Si pelaku regresi tidak melakukan apa pun saat menyaksikan orang-orang mati, tetapi pada akhirnya, itu adalah keputusan yang tepat.
Karena si regresif masih hidup.
Untuk saat ini.
‘Berkelahi? Jangan berkelahi? Cih. Apa yang harus aku lakukan?’
Jika hanya soal bertahan hidup, melarikan diri sementara Raja Gunung membantai Pasukan Harimau Hitam… Bahkan pilihan itu membuatnya ragu. Terlepas dari urgensi situasi, sang penjelajah waktu dengan dingin menganalisis keadaannya.
‘Jika aku lari sendirian, aku akan diburu dan dibunuh. Jika aku ingin memiliki sedikit peluang untuk bertahan hidup, aku harus memastikan semua orang berpencar ke berbagai arah. Kalau tidak, yang bisa kulakukan hanyalah berbaring dan berdoa agar harimau itu mengampuniku… Sial! Itu tetap berarti menyerahkan hidupku pada kehendak seekor harimau!’

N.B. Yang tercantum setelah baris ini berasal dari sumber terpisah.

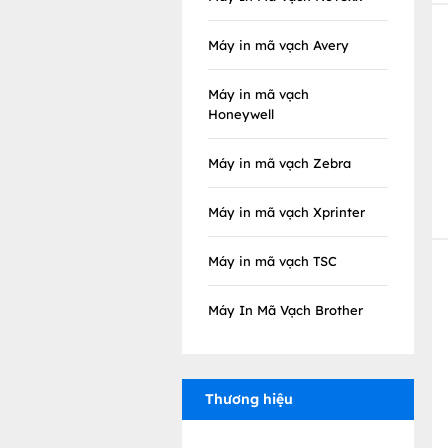
Máy in mã vạch Avery
Máy in mã vạch
Honeywell
Máy in mã vạch Zebra
Máy in mã vạch Xprinter
Máy in mã vạch TSC
Máy In Mã Vạch Brother
Thương hiệu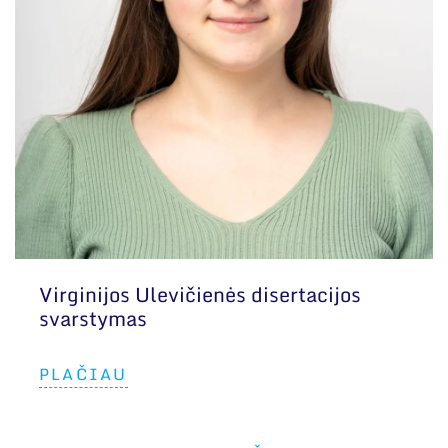
Virginijos Ulevičienės disertacijos
svarstymas
PLAČIAU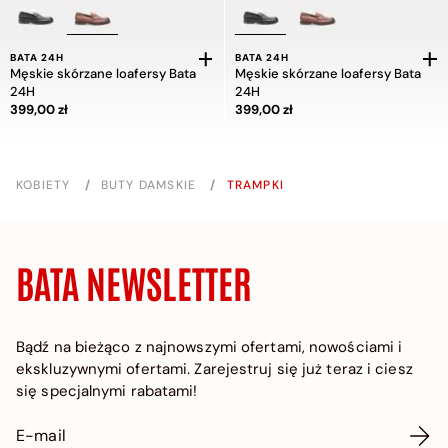
BATA 24H
BATA 24H
Męskie skórzane loafersy Bata
Męskie skórzane loafersy Bata
24H
24H
Cena 399,00 zł
Cena 399,00 zł
399,00 zł
399,00 zł
KOBIETY
/
BUTY DAMSKIE
/
TRAMPKI
BATA NEWSLETTER
Bądź na bieżąco z najnowszymi ofertami, nowościami i
ekskluzywnymi ofertami. Zarejestruj się już teraz i ciesz
się specjalnymi rabatami!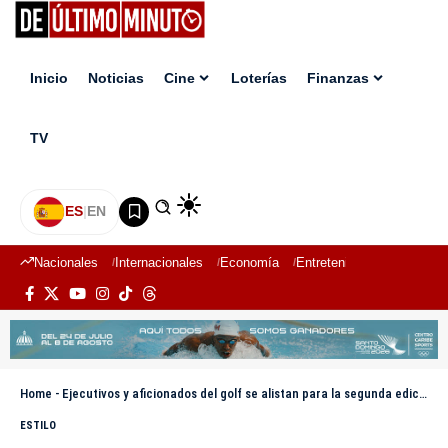
Inicio
Noticias
Cine
Loterías
Finanzas
TV
ES
|
EN
Nacionales
Internacionales
Economía
Entretenimiento
Deport
Home
-
Ejecutivos y aficionados del golf se alistan para la segunda edición del ABA Golf Cup
ESTILO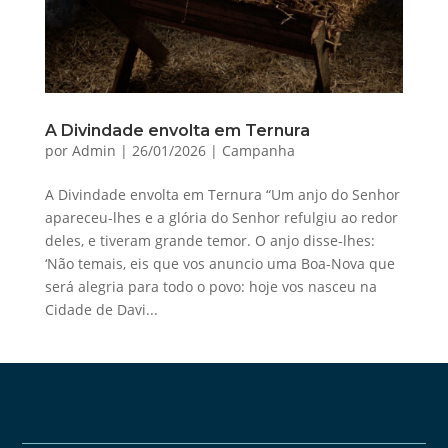
A Divindade envolta em Ternura
por
Admin
|
26/01/2026
|
Campanha
A Divindade envolta em Ternura “Um anjo do Senhor
apareceu-lhes e a glória do Senhor refulgiu ao redor
deles, e tiveram grande temor. O anjo disse-lhes:
‘Não temais, eis que vos anuncio uma Boa-Nova que
será alegria para todo o povo: hoje vos nasceu na
Cidade de Davi...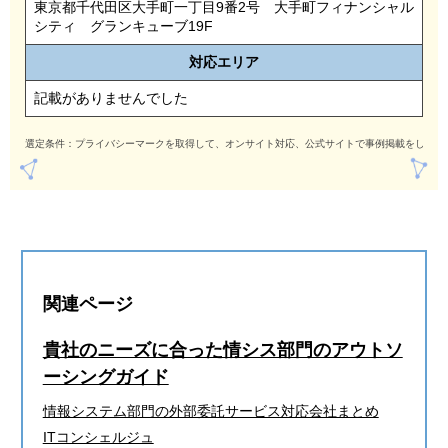
東京都千代田区大手町一丁目9番2号 大手町フィナンシャル
シティ グランキューブ19F
対応
エリア
記載がありませんでした
選定条件：プライバシーマークを取得して、オンサイト対応、公式サイトで事例掲載をしてい
関連ページ
貴社のニーズに合った情シス部門のアウトソ
ーシングガイド
情報システム部門の外部委託サービス対応会社まとめ
ITコンシェルジュ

Aku pun merasakan hal yang sama. Tanpa bisa membaca pikiran Penguasa Gunung, aku tidak yakin apakah membelakangi dan lari adalah keputusan yang tepat saat berhadapan dengan seekor binatang buas.
‘Aku bisa bertahan. Tapi…!’
Sang pelaku regresi itu sendiri merupakan sosok yang hampir absurd. Setelah mengumpulkan berbagai cara yang tak terhitung jumlahnya, ia memiliki cara untuk mengatasi kesulitan ini. Tetapi itu hanya berlaku untuk dirinya sendiri.
‘Bagaimana dengan Hughes? Bagaimana dengan Ende? Dan Azzy, yang kehilangan mahkotanya? Haruskah aku meninggalkan mereka begitu saja untuk dibunuh oleh Penguasa Gunung dan melarikan diri?’
Sang pelaku regresi bisa melarikan diri. Dia memiliki kemampuan untuk sejenak menjauh dari absurditas ini, mengamati situasi, dan mengubah peristiwa setelah kembali.
Namun dia memilih untuk tidak melakukannya.
Sekalipun dia meninggal, dia akan menggunakan pengalaman ini sebagai bekal dan memulai kembali. Dia ingin melihat apa yang terjadi selanjutnya.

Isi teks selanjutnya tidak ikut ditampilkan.